Dieses Pferd zeigte Sonja ganz klar, dass es nicht einfach funktionieren würde und brachte sie immer wieder an ihre Grenzen. Da herkömmliche Ausbildungsmethoden keinen Erfolg brachten, suchte sie nach alternativen Möglichkeiten und fand den Weg zur akademischen Reitkunst nach Bent Branderup. Hier erhielt Sonja zumindest erste zufriedenstellende Antworten auf viele ihrer Fragen. Ein Ende ihre Reise war dies aber noch nicht, denn Nero zeigte ihr immer noch deutlich, dass ihm dieser recht kontrollierte Weg nicht gefiel.
Es folgten Bücher von Maksida Vogt sowie Kurse bei Sabine Birmann. Immer mehr arbeitete Sonja auf eine sehr friedliche und zwangfreie Art und Weise frei mit ihren Pferden und merkte dabei, dass dies der richtige Weg war, ihr Weg. Hier ist sie mittlerweile angekommen und mit ihren HeartHorseJourney Onlinekursen und Coaching ermöglicht sie nun auch anderen Menschen diesen Zugang zu ihren Pferden. Da uns Sonjas Weg sehr beindruckt hat, wollten wir mehr über ihre Arbeit sowie ihre Einstellung zu den Pferden erfahren. Daher haben wir sie um die Beantwortung einiger für uns wichtiger Fragen gebeten:
Sonja, Pferde sind einfach wunderbare Geschöpfe und sie faszinieren uns immer wieder aufs Neue. Daher fühlen sich viele von diesen edlen Tieren magisch angezogen. Wie bist du zu den Pferden gekommen und was fasziniert dich an ihnen?

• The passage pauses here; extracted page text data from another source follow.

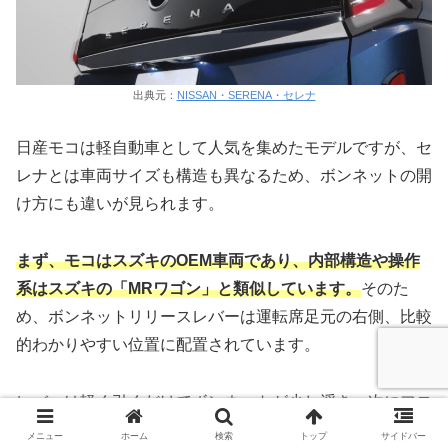
出典元：
NISSAN・SERENA・セレナ
日産モコは軽自動車として人気を集めたモデルですが、セ
レナとは車両サイズも構造も異なるため、ボンネットの開
け方にも違いが見られます。
まず、モコはスズキのOEM車両であり、内部構造や操作
系はスズキの「MRワゴン」と類似しています。
そのた
め、ボンネットリリースレバーは運転席足元の右側、比較
的わかりやすい位置に配置されています。
レバーは軽く引くだけでボンネットが少し浮き、次にフロ
ント中央のロックレバーを押し上げることで完全に開ける
メニュー
ホーム
検索
トップ
サイドバー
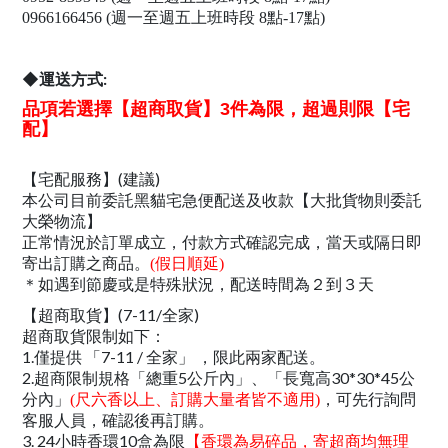
0966166456 (週一至週五上班時段 8點-17點)
◆運送方式:
品項若選擇【超商取貨】3件為限，超過則限【宅
配】
【宅配服務】(建議)
本公司目前委託黑貓宅急便配送及收款【大批貨物則委託
大榮物流】
正常情況於訂單成立，付款方式確認完成，當天或隔日即
寄出訂購之商品。
(假日順延)
＊如遇到節慶或是特殊狀況，配送時間為２到３天
【超商取貨】(7-11/全家)
超商取貨限制如下：
1.僅提供 「7-11 / 全家」 ，限此兩家配送。
2.超商限制規格「總重5公斤內」、「長寬高30*30*45公
分內」
，可先行詢問
(尺六香以上、訂購大量者皆不適用)
客服人員，確認後再訂購。
3. 24小時香環10盒為限
【香環為易碎品，寄超商均無理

Ja da stimme ich absolut zu. Pferde faszinieren mich tatsächlich auch schon seit meiner frühesten Kindheit. Meine Familie hat dabei mit Pferden eigentlich gar nichts zu tun. Da ich aber auf dem Land aufgewachsen bin, kam ich schon früh in Berührung mit ihnen. Meine „Babysitterin“ hatte ein Pony, auf dem sie mich als Kind über den Hof geführt hat. Ob es da gefunkt hat? Ich weiß es nicht. Manchmal habe ich das Gefühl, dass es mir einfach in die Wiege gelegt wurde. Ich kann mich tatsächlich nicht daran erinnern, mal kein Interesse an Pferden gehabt zu haben. Als ich etwa 10 Jahre alt war, kümmerte ich mich mit meiner besten Freundin um verschiedene Ponys im Dorf und ab da fing ich dann auch an, im Reitverein zu reiten. Seitdem gab es keine Zeit mehr, in der ich nichts mit Pferden zu tun hatte.

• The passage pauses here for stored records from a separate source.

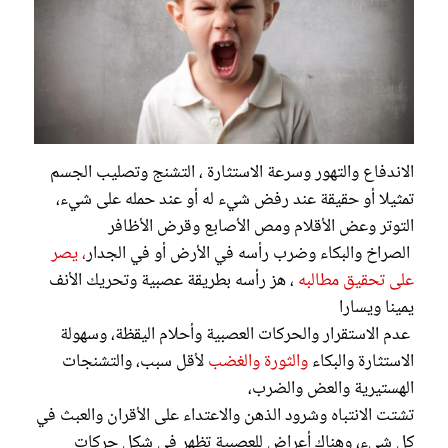
الاندفاع والتهور وسرعة الاستثارة ، التشنج وتصليب الجسم
تمثيلا أو حقيقة عند رفض شيء له أو عند حمله على شيء،
التوتر وعض الأقلام ومص الأصابع وقرض الأظافر
الصراخ والبكاء وضرب رأسه في الأرض أو في الجدار
، يصر
على تحقيق مطالبه
، هز رأسه بطريقة عصبية وتحريك الأنف
يمينا ويسارا
عدم الاستقرار والحركات العصبية وأحلام اليقظة، وسهولة
الاستثارة والبكاء
والثورة والغضب
لأقل سبب، والتشنجات
الهستيرية والعض والضرب،
تشتت الانتباه وشرود الذهن والاعتداء على الأقران والعبث في
كل شيء، وهناك أعراض للعصبية تظهر في شكل حركات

Haltung, Gesundheit und Ernährung sind wesentliche Punkte für das Wohlergehen eines jeden Pferdes und haben auch Einfluss auf den Umgang mit ihm. Wie leben deine Pferde und was bedeutet für dich artgerechte Pferdehaltung?
Ich habe das große Glück und konnte im Herbst 2017 Weideflächen etwa 200 m hinter dem Haus, in dem ich lebe, pachten. Meine Pferde leben dort ganzjährig auf insgesamt 2 ha und können, sofern es die Jahreszeiten zulassen, frei grasen und haben zusätzlich 24 h am Tag Heu zur Verfügung. Artgerechte Haltung bedeutet für mich so naturnah wie möglich. Sind Pferde in einem Mangel, weil sie ein Bedürfnis nicht ausleben können, wirkt sich das in ihrem Verhalten aber vor allem auch in der Stimmung der Pferde aus. Eine artgerechte Haltung bildet die Grundlage für eine gute Beziehung zwischen Mensch und Pferd. Ich sehe das bei meinen Schülern und Kursteilnehmern. Einige hatten Probleme mit ihren Pferden, die durch eine einfach Haltungsveränderung verschwanden. Das zeigt noch einmal die Wichtigkeit der passenden Haltung für jedes Pferd. Ich sehe auch den Trend zu immer mehr Offenställen, allerdings leben dort oftmals zu viele Pferde auf zu kleiner Fläche und dazu kommt nicht selten eine hohe Wechselquote innerhalb der Herde. Das verursacht Stress und kann sich auf Dauer sehr negativ auf das Pferd auswirken. Es gibt viele Faktoren, die zu berücksichtigen sind, dennoch bin ich davon überzeugt, dass grundsätzlich jedes Pferd in einem Offenstall leben kann. Die einzelnen Faktoren müssen einfach zu den Bedürfnissen des einzelnen Pferdes passen. Wir sollten dabei bedenken, dass das Pferd in diesem Stall, den wir aussuchen, lebt. Nicht nur 1-2 Stunden am Tag in denen wir da sind, auch dann, wenn wir nicht da sind muss es sich wohlfühlen. Das finde ich sehr wichtig.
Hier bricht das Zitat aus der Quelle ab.